━━ Data ━━
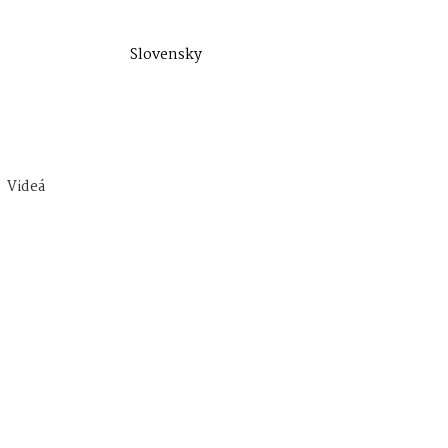
Slovensky
Videá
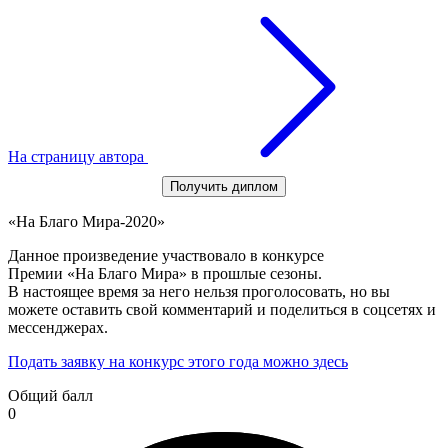
На страницу автора
Получить диплом
«На Благо Мира-2020»
Данное произведение участвовало в конкурсе
Премии «На Благо Мира» в прошлые сезоны.
В настоящее время за него нельзя проголосовать, но вы
можете оставить свой комментарий и поделиться в соцсетях и
мессенджерах.
Подать заявку на конкурс этого года можно здесь
Общий балл
0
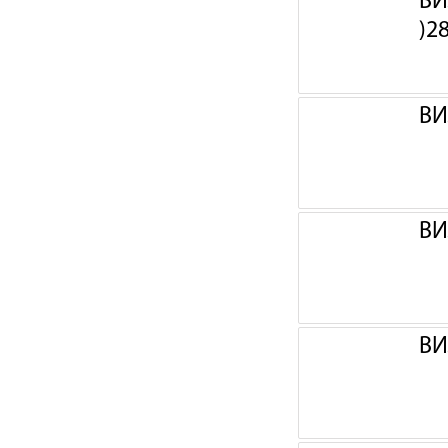
ВИ
)2
ВИ
ВИ
ВИ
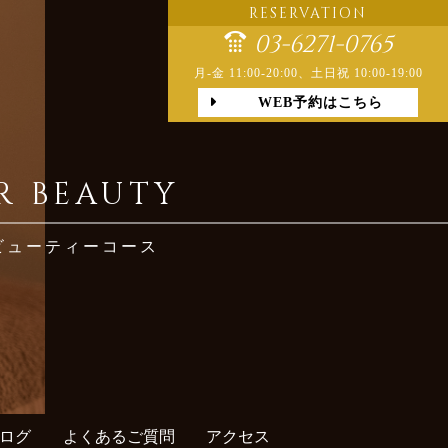
RESERVATION
03-6271-0765
月-金 11:00-20:00、土日祝 10:00-19:00
WEB予約はこちら
R BEAUTY
ビューティーコース
ログ
よくあるご質問
アクセス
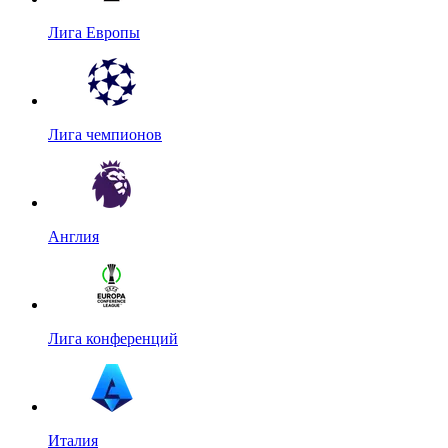
Лига Европы
Лига чемпионов
Англия
Лига конференций
Италия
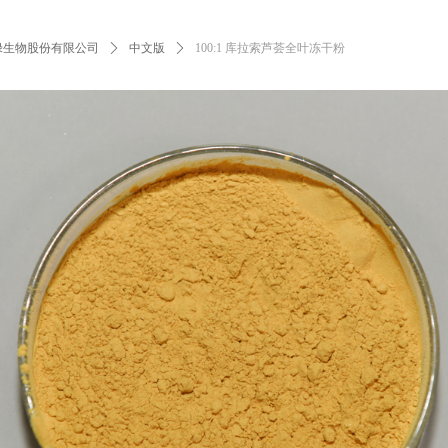
绿生物股份有限公司
ꄲ
中文版
ꄲ
100:1 库拉索芦荟全叶冻干粉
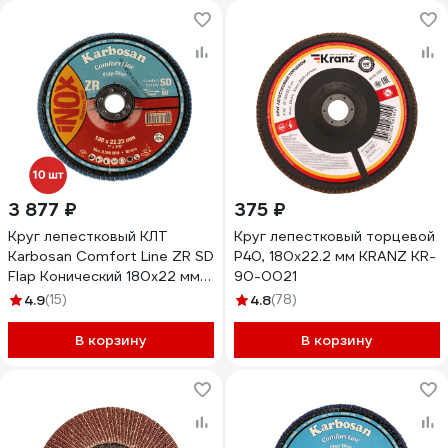
3 877 ₽
375 ₽
Круг лепестковый КЛТ
Круг лепестковый торцевой
Karbosan Comfort Line ZR SD
P40, 180x22.2 мм KRANZ KR-
Flap Конический 180x22 мм/
90-0021
Р60 INOX (10шт) KAR-
4.9
(15)
4.8
(78)
982820-10
В корзину
В корзину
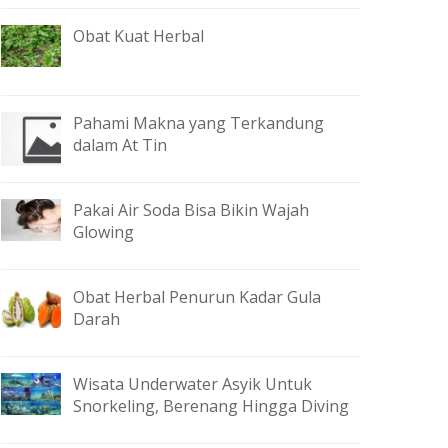
Obat Kuat Herbal
Pahami Makna yang Terkandung
dalam At Tin
Pakai Air Soda Bisa Bikin Wajah
Glowing
Obat Herbal Penurun Kadar Gula
Darah
Wisata Underwater Asyik Untuk
Snorkeling, Berenang Hingga Diving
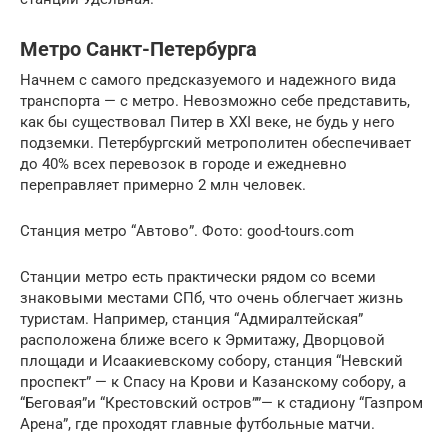
Метро Санкт-Петербурга
Начнем с самого предсказуемого и надежного вида
транспорта — с метро. Невозможно себе представить,
как бы существовал Питер в XXI веке, не будь у него
подземки. Петербургский метрополитен обеспечивает
до 40% всех перевозок в городе и ежедневно
переправляет примерно 2 млн человек.
Станция метро “Автово”. Фото: good-tours.com
Станции метро есть практически рядом со всеми
знаковыми местами СПб, что очень облегчает жизнь
туристам. Например, станция “Адмиралтейская”
расположена ближе всего к Эрмитажу, Дворцовой
площади и Исаакиевскому собору, станция “Невский
проспект” — к Спасу на Крови и Казанскому собору, а
“Беговая”и “Крестовский остров””— к стадиону “Газпром
Арена”, где проходят главные футбольные матчи.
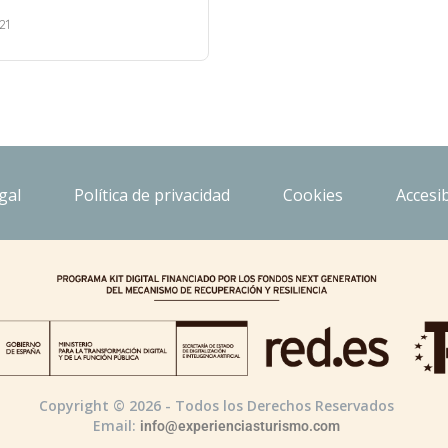
21
gal
Política de privacidad
Cookies
Accesib
Copyright © 2026 - Todos los Derechos Reservados
Email:
info@experienciasturismo.com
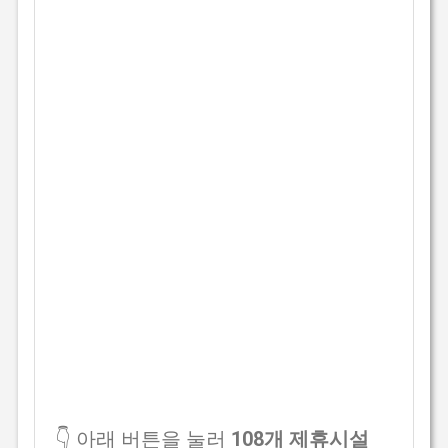
👇 아래 버튼을 눌러
108개 제휴시설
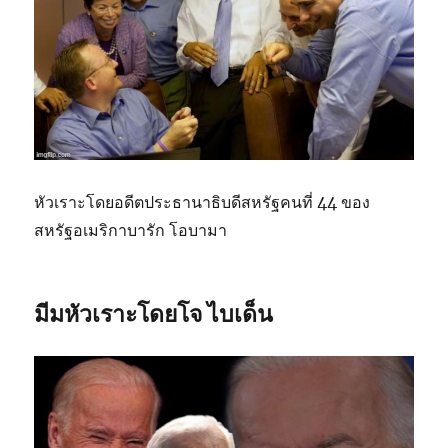
หัวเราะโดยอดีตประธานาธิบดีสหรัฐคนที่ 44 ของ
สหรัฐอเมริกาบารัก โอบามา
มีมหัวเราะโดยโจ ไบเด็น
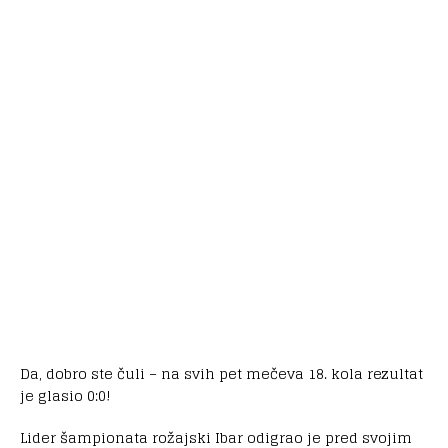
Da, dobro ste čuli – na svih pet mečeva 18. kola rezultat
je glasio 0:0!
Lider šampionata rožajski Ibar odigrao je pred svojim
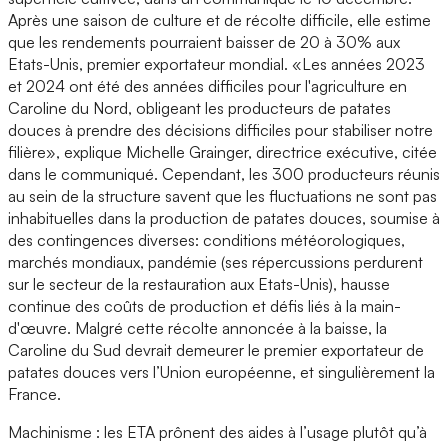
Après une saison de culture et de récolte difficile, elle estime
que les rendements pourraient baisser de 20 à 30% aux
Etats-Unis, premier exportateur mondial. «Les années 2023
et 2024 ont été des années difficiles pour l'agriculture en
Caroline du Nord, obligeant les producteurs de patates
douces à prendre des décisions difficiles pour stabiliser notre
filière», explique Michelle Grainger, directrice exécutive, citée
dans le communiqué. Cependant, les 300 producteurs réunis
au sein de la structure savent que les fluctuations ne sont pas
inhabituelles dans la production de patates douces, soumise à
des contingences diverses: conditions météorologiques,
marchés mondiaux, pandémie (ses répercussions perdurent
sur le secteur de la restauration aux Etats-Unis), hausse
continue des coûts de production et défis liés à la main-
d'œuvre. Malgré cette récolte annoncée à la baisse, la
Caroline du Sud devrait demeurer le premier exportateur de
patates douces vers l’Union européenne, et singulièrement la
France.
Machinisme : les ETA prônent des aides à l’usage plutôt qu’à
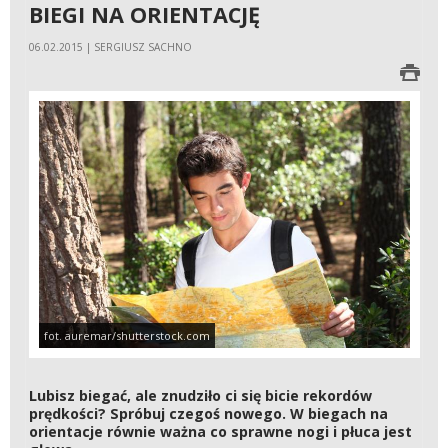
BIEGI NA ORIENTACJĘ
06.02.2015 | SERGIUSZ SACHNO
fot. auremar/shutterstock.com
Lubisz biegać, ale znudziło ci się bicie rekordów
prędkości? Spróbuj czegoś nowego. W biegach na
orientacje równie ważna co sprawne nogi i płuca jest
━━━
# Work instructions
Looking at the listing above, which lines run from the one containing "в прошлые сезоны." through the one containing "RESERVATION"? Print exactly those, ends included, pictures excluded.

# Result of this task
Премии «На Благо Мира» в прошлые сезоны.
В настоящее время за него нельзя проголосовать, но вы
можете оставить свой комментарий и поделиться в соцсетях и
мессенджерах.
Подать заявку на конкурс этого года можно здесь
Общий балл
0
ВИ
)2
ВИ
ВИ
ВИ
RESERVATION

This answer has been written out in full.